警察を出ると失敗に気づいたコンスタンチン・パニートがきていて
「私がホテルに連れていきます」
といってみんなを車に乗せたが、向かったのは違うホテルだった。
ハンガリーは目的地ではない。
オーストリアの保護を求める計画だった。
翌朝の新聞には、ナディア・コマネチの写真が載っていたが何と書いてあるかはわからなかった。
次の日、グループは車でオーストリアの国境に向かった。
6時間後、国境前の検問所に到着。
その手前でグループは車を降り、コンスタンチン・パニートだけ車で検問所を通過し検問されるかどうか試してみた。

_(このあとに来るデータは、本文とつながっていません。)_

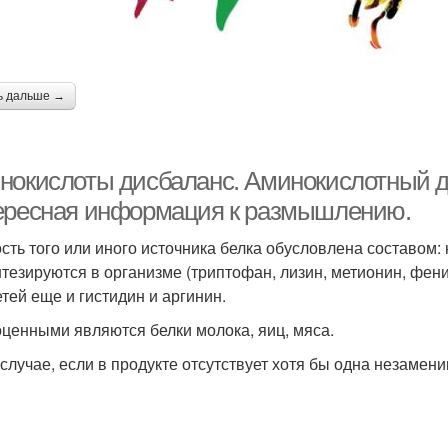
ь дальше →
нокислоты дисбаланс. Аминокислотный ди
ересная информация к размышлению.
сть того или иного источника белка обусловлена составом: 
нтезируются в организме (триптофан, лизин, метионин, фен
етей еще и гистидин и аргинин.
ценными являются белки молока, яиц, мяса.
 случае, если в продукте отсутствует хотя бы одна незаме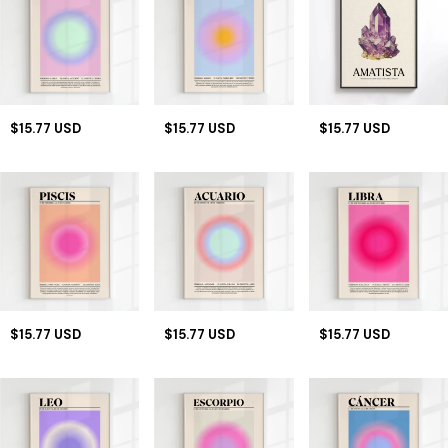
$15.77 USD
$15.77 USD
$15.77 USD
$15.77 USD
$15.77 USD
$15.77 USD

車は止められ、車で国境を越えるのは危険と判断し、夜を待ち他のところから国境を越えることにし、コンスタンチン・パニートは再び国境の向こうの車の中で待つことになった。
闇の中でコマネチたちは2時間かけ血だらけになりながら7つの有刺鉄線の柵をクリアし、コンスタンチン・パニートと合流し車に乗り込み、ホテルの部屋でみんなで雑魚寝した。
そして翌日、他のメンバーは難民シェルターに入り、アメリカ行きを希望するコマネチはアメリカ大使館に行った。

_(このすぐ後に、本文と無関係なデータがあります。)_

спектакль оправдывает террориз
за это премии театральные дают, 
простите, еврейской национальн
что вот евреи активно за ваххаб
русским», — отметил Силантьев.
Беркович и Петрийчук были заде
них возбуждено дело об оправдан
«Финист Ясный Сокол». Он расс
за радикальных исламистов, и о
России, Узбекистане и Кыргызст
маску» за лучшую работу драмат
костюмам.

オーストリアのアメリカ大使館は、保護を求めるナディア・コマネチに笑顔で対応し、大急ぎで必要書類をそろえ、護衛つきの車で空港に送り、数時間後にはパンアメリカンのファーストクラスに搭乗させた。
10時間のフライトでJ・F・ケネディ空港に到着し、ナディア・コマネチは記者会見にのぞんだ。
テレビ番組にも出た。
バート・コナーはナディア・コマネチの亡命を知り、彼女に会うためにオクラホマからLAに飛んだ。
そしてトーク番組に出演中のナディア・コマネチにサプライズゲストとして登場し花束を差し出した。